In our work with seniors and their adult children across the country, the team members at our local Five Star Senior Living communities often find themselves answering many of the same questions about financing care. These are often the first questions adult children have as they begin to search for independent and assisted living communities for an aging loved one.
Adult children are often unaware of options that might help them pay for senior living. They also have more than a few misconceptions about how they can finance care.
We thought it was important to share answers to some of the most common questions we receive from families.
Q: Does long-term care insurance pay for assisted living communities or just nursing homes?
A: Seniors and their adult children often believe long-term care insurance only helps finance a nursing home. In fact, many policies pay for in-home care and assisted living care as well. Review your senior loved one’s insurance policy or call their insurer to clarify what levels of care are covered and what the daily rate is for each.
Q: Are there any financial programs to help veterans who need to move to assisted living?
A: Yes. The Aid & Attendance benefit is designed to help finance senior care for the veteran and/or their surviving spouse. If the veteran meets certain requirements, the current maximum yearly Aid & Attendance awards are:
- $21,446 for a veteran
- $25,448 for a veteran with one spouse or dependent
- $2,198 for each additional dependent child
- $13,794 for the surviving spouse of a qualifying veteran
The staff at our local Five Star Senior Living communities can help you learn more about this important benefit.
Q: Will Medicare help pay for assisted living?
A: It is often a shock for adult children to learn that Medicare does not help finance assisted living care. While some communities do accept Medicaid waivers, Medicare is not an option that can be used to finance senior living communities.
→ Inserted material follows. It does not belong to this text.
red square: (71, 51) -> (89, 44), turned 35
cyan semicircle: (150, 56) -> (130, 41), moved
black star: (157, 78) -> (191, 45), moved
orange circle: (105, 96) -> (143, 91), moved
Q: If I help finance my father’s assisted living care, am I entitled to a tax deduction?
A: This is a tax deduction families often overlook. In many cases, you are entitled to deduct the care you help finance for a senior. Depending upon the amount of financial assistance you provide and if your father can be claimed as a dependent, you may be entitled to a tax deduction. We recommend you seek the advice of a financial professional who can help you make this determination.
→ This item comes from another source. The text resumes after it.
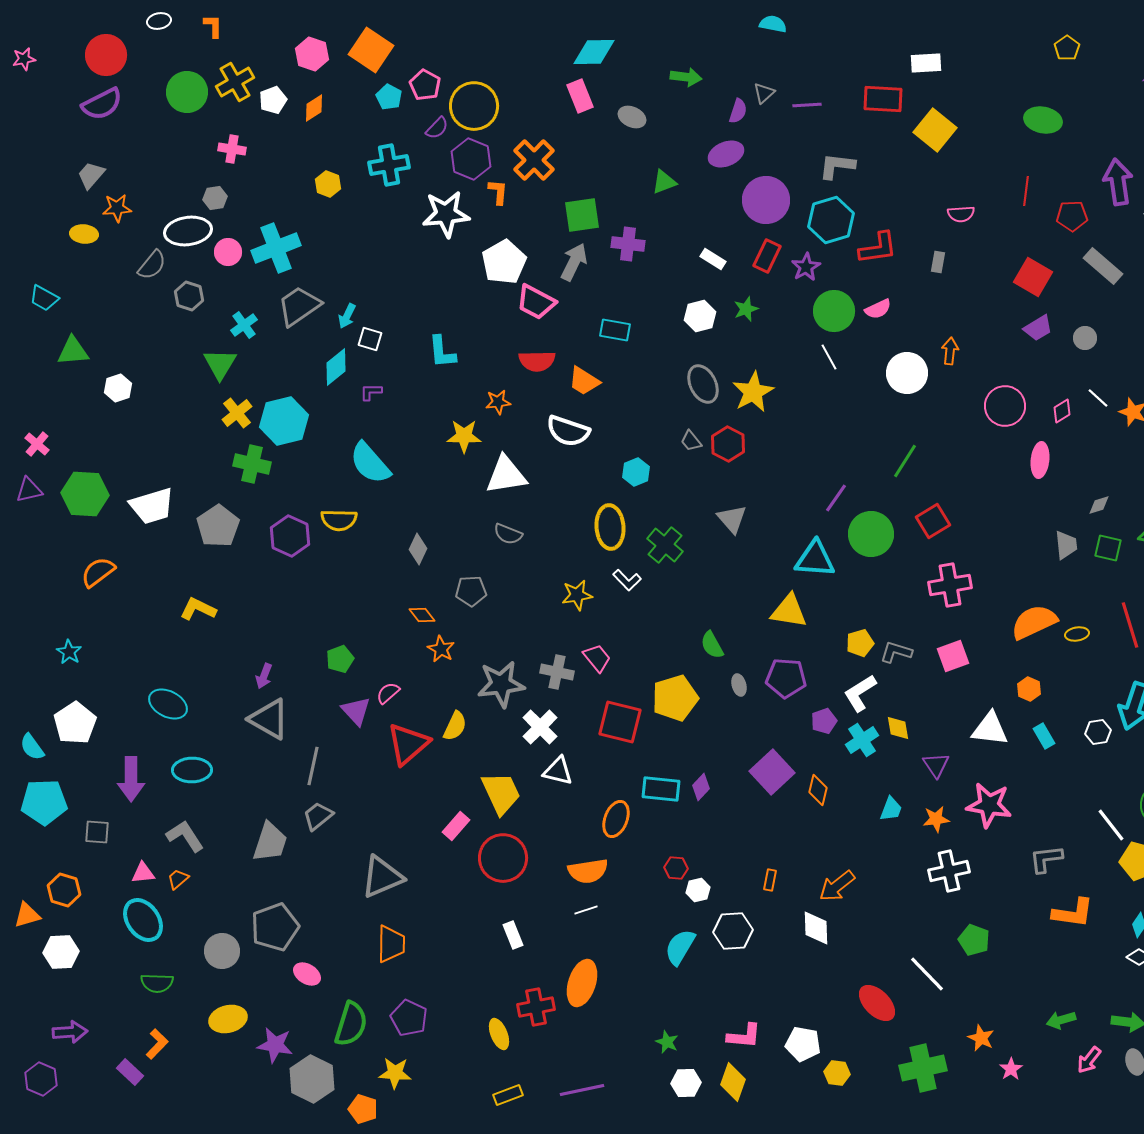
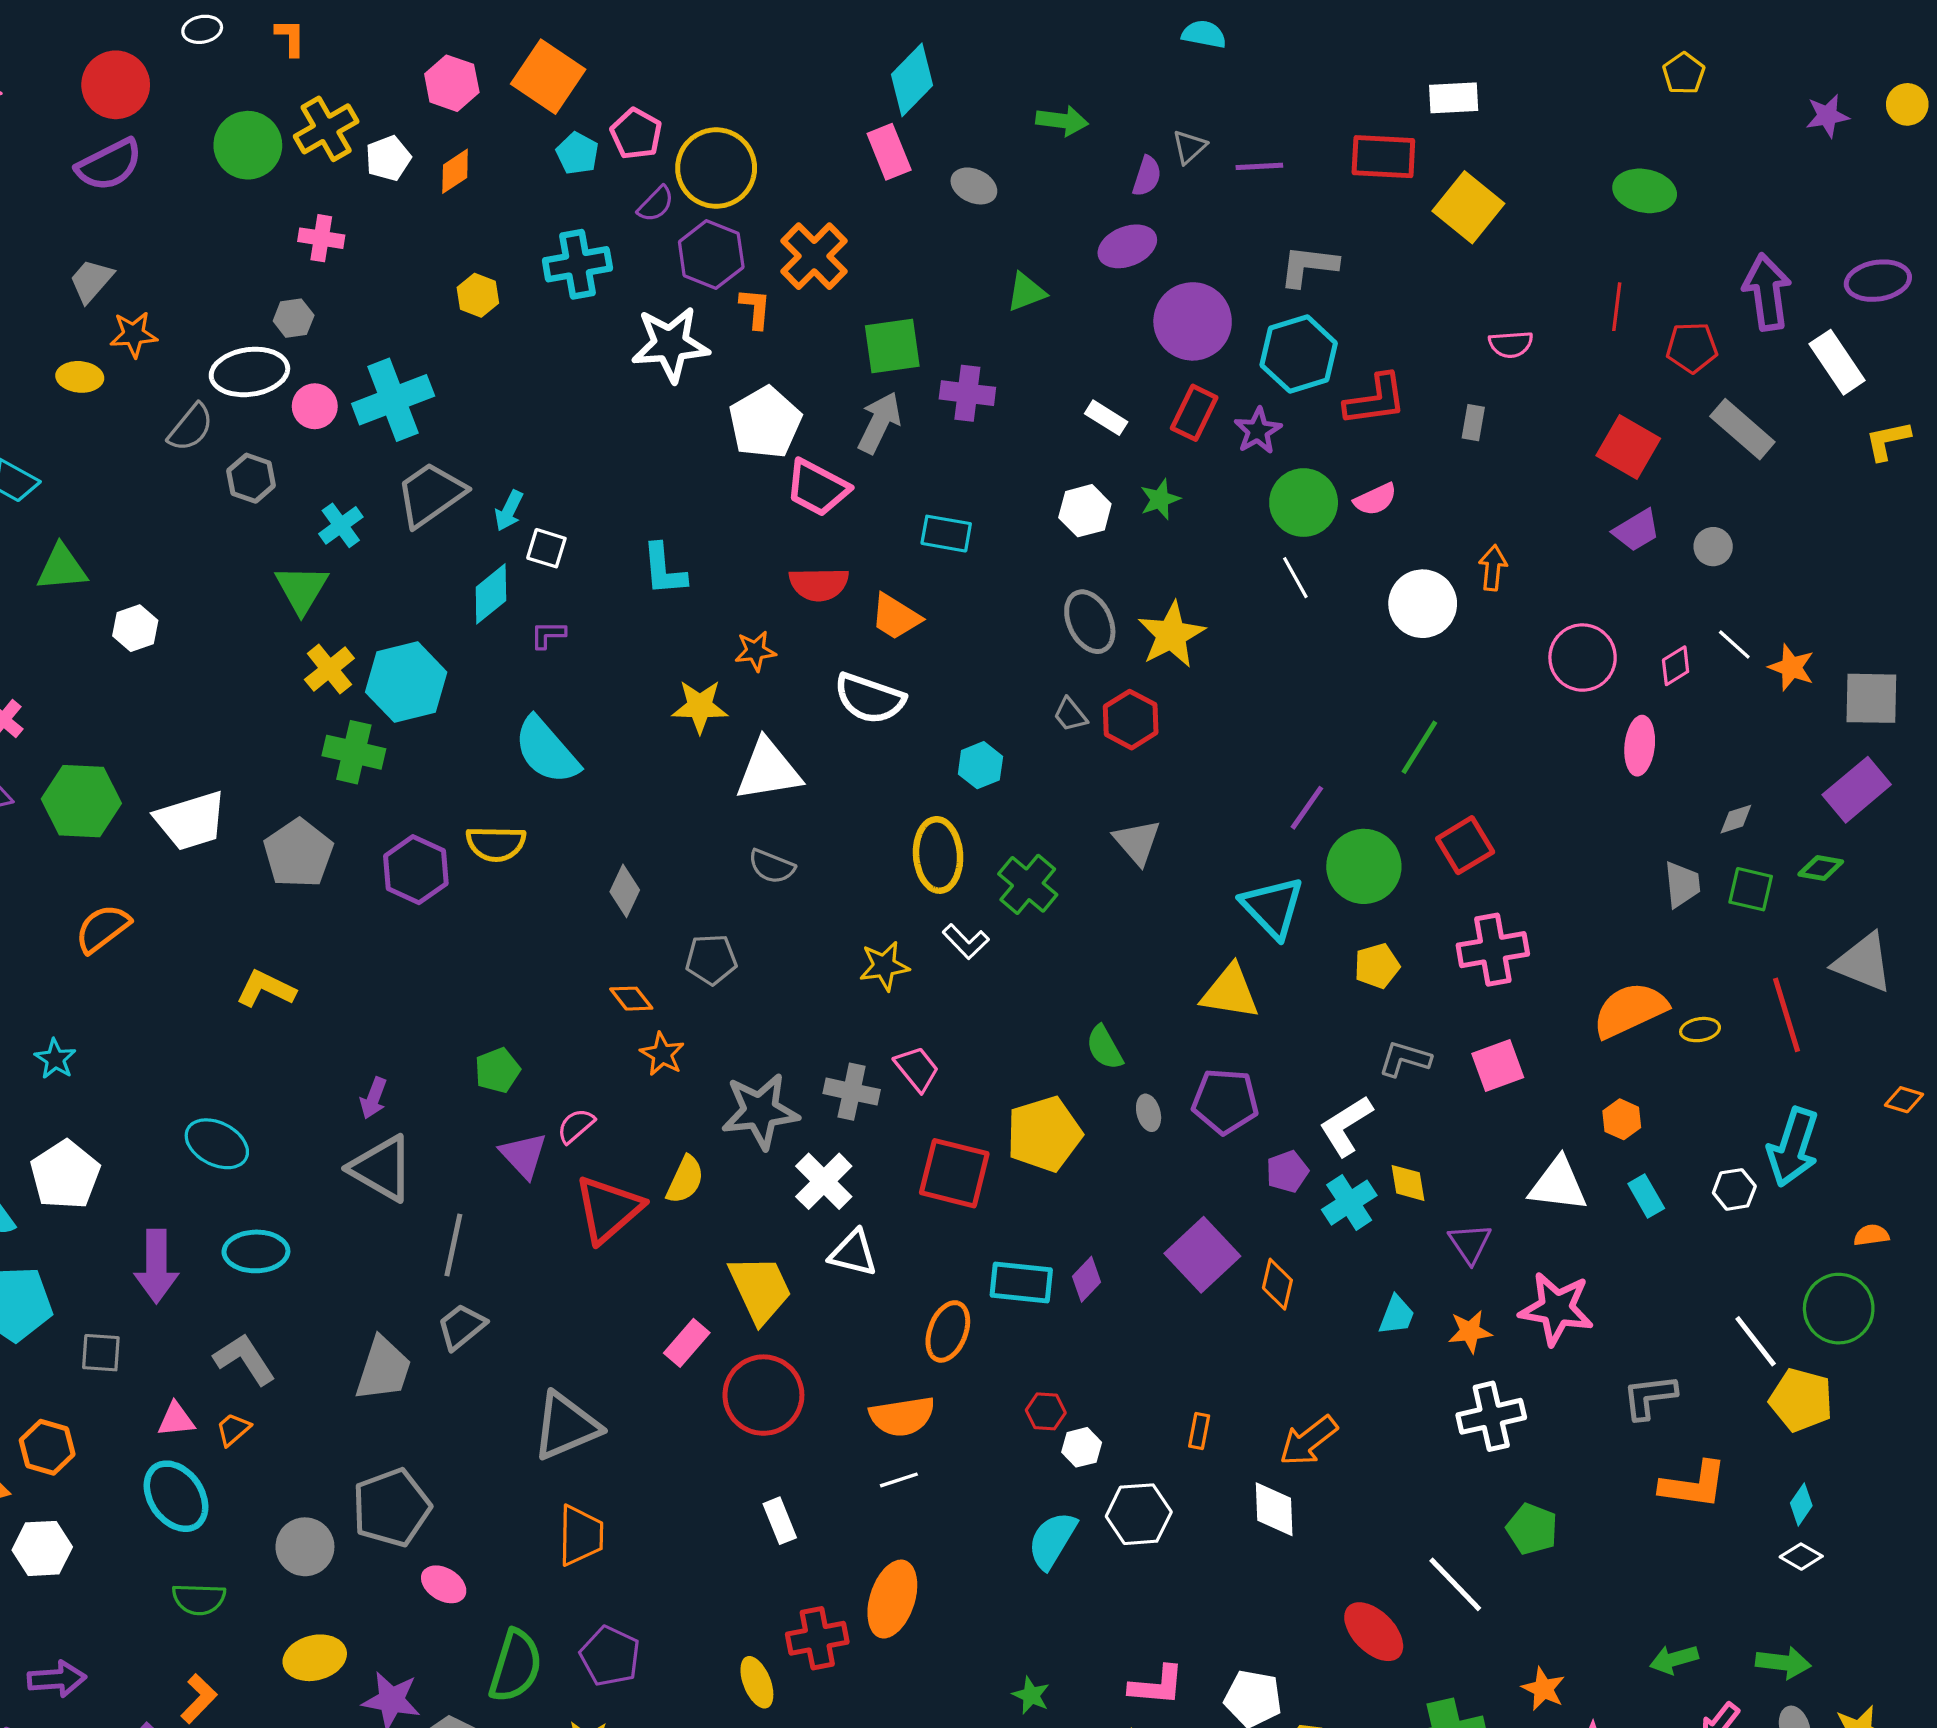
cyan diamond: (594, 52) -> (912, 80), turned -45
cyan triangle: (815, 559) -> (1273, 907), turned 42
yellow pentagon: (860, 643) -> (1377, 966), moved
Q: Do banks offer bridge loans to pay for senior living until my parents’ house is sold?
A: Many adult children prefer to get their aging loved one safely settled in to a senior living community before they begin the process of selling their home. But for many of our nation’s seniors, their house is their greatest asset. They need the funds from the sale of it to pay for care. Short-term bridge loans can help. Talk with your senior loved one’s bank or explore options such as ElderLife Financial. They provide short-term home equity loans exclusively for senior care.
We hope this information gives you a better understanding of how families can finance senior living for an aging loved one.